Elsewhere, Wintrow Vestrit finds himself enthralled by work on a piece of stained glass. He is roused from his focus by the priest Berandol, who confers with him about the work he was doing and the flow-state in which he was doing it. They walk together for a time before falling into conversation about theological points. During their conversation, Berandol lets slip that Wintrow is being summoned home to attend upon the death of his grandfather, and Wintrow muses on life among his family. Berandol also remarks on political and economic matters before noting that Wintrow must depart presently, and he heads off to prepare for the journey.
Back on Others Island, Gankis rejoins Kennit as Kennit confronts one of the Others that gives the island its name. Gankis surrenders more findings from the island to Kennit, and Kennit comes to recognize the ensorcellment the Other is attempting against him. He receives the information he seeks, and he destroys the bauble before taunting the Other before he and Gankis withdraw. Gankis asks for clarification he does not receive, and Kennit begins to suspect another ensorcellment. When he sends Gankis on an errand, the wizardwood charm speaks, divulging information to Kennit that sends him back on his return to his ship. Gankis rejoins him in haste and fear, and the two effect passage back to the ship, the Marietta. Kennit resumes his decks in triumph.
There are clear connections made between the present chapter and the events of the Farseer novels. The Buck River and the ceasing of trade from it occasioned by the Red-Ship War get explicit mention. Too, the flow-state in which Wintrow is when he is introduced seems very much like the exercise of Skill, or, at least, a similar magic. So is the glamour with which the Other confronts Kennit. And those ties are juxtaposed with the Others, themselves reinforcement of the non-humanity presented in the prologue to the novel.
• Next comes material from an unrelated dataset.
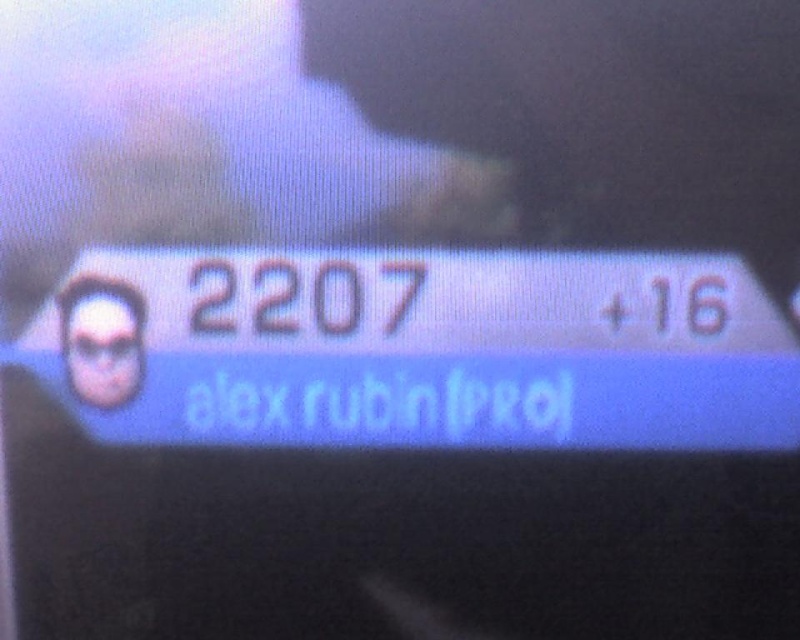 Between blue glossy text at center and matte black sunglasses at left, which one appears on the right side from the viewer's perspective?

blue glossy text at center

Looking at this image, can you confirm if blue glossy text at center is positioned above matte black sunglasses at left?

Actually, blue glossy text at center is below matte black sunglasses at left.

Find the location of `blue glossy text at center`. blue glossy text at center is located at coordinates (417, 349). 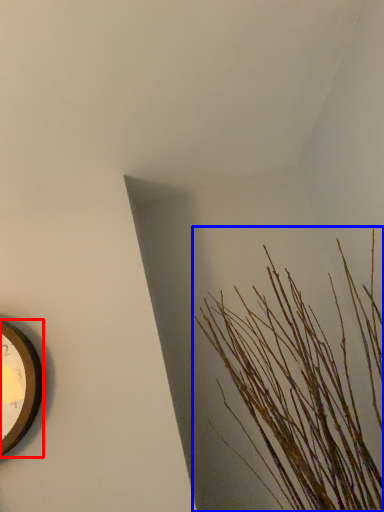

Indeed, much is made in the chapter of juxtaposition and contradiction. The religion in the structure of which Wintrow operates makes explicit use of contradictory, paradoxical statements as teaching devices. Kennit muses on similar paradoxes on Others Island. What seems to emerge is that, just as foresight is a major trope of the Farseer novels, paradox and puzzling will be of the Liveship Traders. And that is a promising thing.